Pengrajin Batik Jogja

Batik Jogja dan Nilai Historis di Dalamnya

Batik Jogja tak dipungkiri merupakan pentolan motif tradisional batik Nusantara. Keberadaan serta pesat perkembangannya tak lepas dari sejarah Kerajaan Mataram Islam. Dimana kerajaan ini mencapai masa kejayaan pada masa pemerintahan Sultan Agung Prabu Hanyokrokusumo. Pada masa pemerintahan beliau, masyarakat Jogja hidup dalam keadaan tentram dan aman. Pada masa tersebut pula kesenian daerah sangat disorot dengan serius. Kesenian membatik adalah salah satu diantaranya.

Namun setelah beliau wafat dan digantikan oleh pewarisnya, situasi Jogja berubah menjadi kacau. Berbagai konflik terjadi dimana-mana. Hingga akhirnya kerajaan Mataram Islam terpecah belah menjadi dua. Perpecahan tersebut merupakan hasil dari Perjanjian Giyanti pada tanggal 13 Mei 1755. Dimana kerajaan Mataram pada saat itu menjadi 2.

Kerajaan Mataram Surakarta dan Yogyakarta (Jogja)

  • Kasunanan Surakarta Hadiningrat di bawah Sri Sunan Pakubuwono III, penerus Sri Sunan Pakubuwono II.
  • Kasultanan Yogyakarta Hadiningrat di bawah Sri Sultan Hamengkubuwono I (Pangeran Mangkubumi).

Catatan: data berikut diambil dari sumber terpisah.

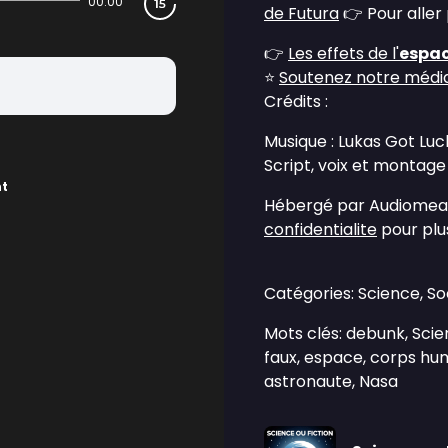
00:00
de Futura
👉 Pour aller p
👉
Les effets de l'
espa
⭐
Soutenez notre média 
Crédits :
Musique : Lukas Got Luc
Script, voix et montage
nt
Hébergé par Audiomean
confidentialite
pour plus
Catégories: Science, So
Mots clés: debunk, Scie
faux, espace, corps hum
astronaute, Nasa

Pada saat perpecahan tersebut, segala busana Mataraman termasuk batik-batiknya dibawa ke Jogja. Karena itulah Keratonan Surakarta membuat corak baru untuk dijadikan busana kerajaan. Maka dari itu, corak Jogja dikatakan sebagai embrio perbatikan tradisional di Jawa.

Kondisi batik jogja di abad 13

Kondisi Batik JogjaDi abad ke-13, membatik hanya dilakukan oleh para putri dan kerabat kerajaan Jogja saja. Di masa itu, membatik merupakan salah satu keterampilan wajib yang harus dimiliki oleh para putri dan keluarga kraton. Bagi keluarga kraton, membatik tak hanya sekedar seni melukis kain. Namun juga sarana melatih kesabaran, ketekunan, olah cipta, rasa, serta karsa. Hasil akhirnya pun mereka gunakan sendiri untuk pakaian adat dalam upacara keratonan.

Seiring dengan meningkatnya kebutuhan akan pakaian tersebut, proses membatik pun akhirnya melibatkan masyarakat luar benteng kraton. Tak jarang para abdi dalem membawa pulang pekerjaan mereka untuk dikerjakan dirumah. Hingga akhirnya kesenian batik jogja benar-benar menyebar luas hingga ke pelosok negeri.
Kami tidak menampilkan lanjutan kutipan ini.